07 Oct 2016

This is the second of a series of posts on Angus Deaton and Nancy Cartwright’s working paper, “Understanding and Misunderstanding Randomized Controlled Trials.” The first post is available here.

Deaton and Cartwright’s paper makes an excellent point about the distinction between an average treatment effect (ATE) and the local average treatment effect (LATE). While commonly distinguished in instrumental variables analyses of observational data, the distinction is not regularly made in experiments (except those where non-compliance is rampant and easily observable). They raise this point on (p.24) in a discussion of blinding:

Blinding is rarely possible in economics or social science trials, and this is one of the major differences from most (although not all) RCTs in medicine, where blinding is standard, both for those receiving the treatment and those administering it. Indeed, the ability to blind has been one of the key arguments in favor of randomization, from Bradford-Hill in the 1950s, see Chalmers (2003), to welfare trials today, Gueron and Rolston (2013). Consider first the blinding of subjects. Subjects in social RCTs usually know whether they are receiving the treatment or not and so can react to their assignment in ways that can affect the outcome other than through the operation of the treatment; in econometric language, this is akin to a violation of exclusion restrictions, or a failure of exogeneity. In terms of (1), there is a pathway from the treatment assignment to another unobserved cause, which will result in a biased ATE. This is not to argue in favor of instrumental variables over RCTs, or vice versa, but simply to note that, without blinding, RCTs do not automatically solve the selection problem any more than IV estimation automatically solves the selection problem. In both cases, the exogeneity (exclusion restriction) argument needs to be explicitly made and justified. Yet the literature in economics gives great attention to the validity of exclusion restrictions in IV estimation, while tending to shrug off the essentially identical problems with lack of blinding in RCTs.

This is a really important point and one that we tend to gloss over. In field experiments and in medical trials where compliance is often directly observable (answer the phone; take the pill; etc.), it is easy to estimate the LATE and thus obtain an estimate of the average treatment effect local to the population of those who comply with treatment assignment. In many other contexts, however, compliance is undefined or unobservable and thus we estimate ATEs but are in practice estimating “intention to treat” (ITT) effects (in essence, the LATE averaged with apparent zero effects for those who are unwilling to accept treatment assignment).

What we forget in this exercise is that there is always noncompliance, it just cannot always be seen. Consider for example, a “framing” experiment in which I randomly assign participants to read either a “free speech” message about a hate rally or a “public safety” message about a hate rally. There are two ways to look at this design.

The first interpretation is that this is a political communication experiment. In this case, we are estimating an ATE. One group has the free speech treatment and the other has the public safety treatment. Everyone is treated. The estimate derived from comparing mean outcomes in the two groups is the (S)ATE. There is no compliance concern per se because the treatment we care about is, in essence, a policy: we are studying the effect of making something available to some and withholding it from others.

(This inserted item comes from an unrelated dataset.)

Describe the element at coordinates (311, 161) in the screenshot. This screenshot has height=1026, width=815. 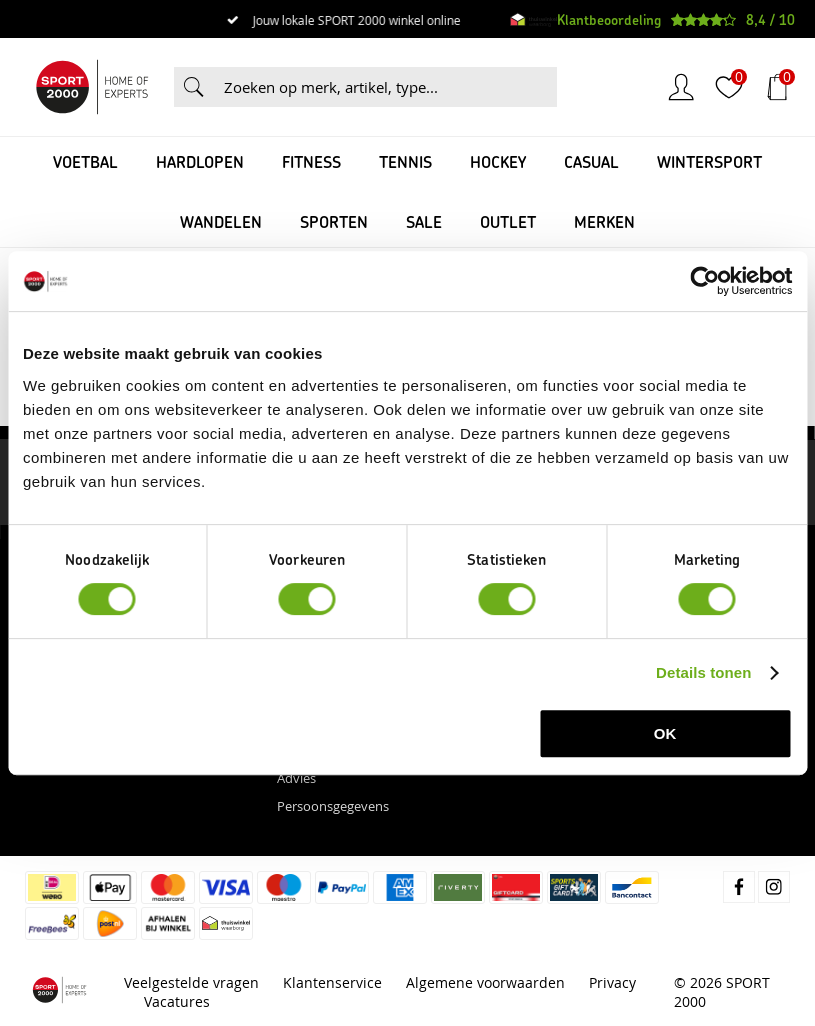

The second interpretation, however, is that this is a political psychology experiment. In this case, we are estimating an ITT or - depending on how we conceptualize our treatment - a LATE. Let me explain. From this perspective, we are not so much interested in the difference in response to exposure but rather we are interested in differences in outcomes between those that think about the hate rally in different ways. Thus the effect we want to know is about the frames in thought, not the frames in communication. As such, our treatment is actually just an instrument. We think it will change how people think. When we compare the two groups then, we are estimating an ITT where we as the researchers are blind to compliance (i.e., thinking the way we induced the subjects to think). If we can conceptualize and measure frames in thought, then we can instead estimate a LATE using treatment assignment as an instrument for reasoning

That, however, assumes that the exclusion restriction is not violated (i.e., that there is no other path by which our treatment affects the outcome but through the specific reasoning process we are interested in). An observational IV paper would spend considerable time discussing the plausibility of the exclusion restriction. Deaton and Cartwright’s point above is that experimental papers rarely do the same. (Though see my research trying to tease out what part of “framing” treatments are actually changing opinions.) I agree we should do more to defend the plausibility of our treatments as instruments, when we are using them as such.

In short, for this second lens on the experiment, we are only able to estimate an ITT or a LATE, never an ATE. To achieve that we would have to envision a way to actually set the value of frames in thought perfectly (in the way that we can set the value of media content perfectly in the political communication interpretation of the study). Because we randomize, we are inclined to think that the thing we are randomizing is the independent variable that we are care about. But often we randomize something because it can be manipulated and ignore the causal process that we are actually trying to instrument for. We pretend when we can estimate the ATE we care about but find ourselves always LATE.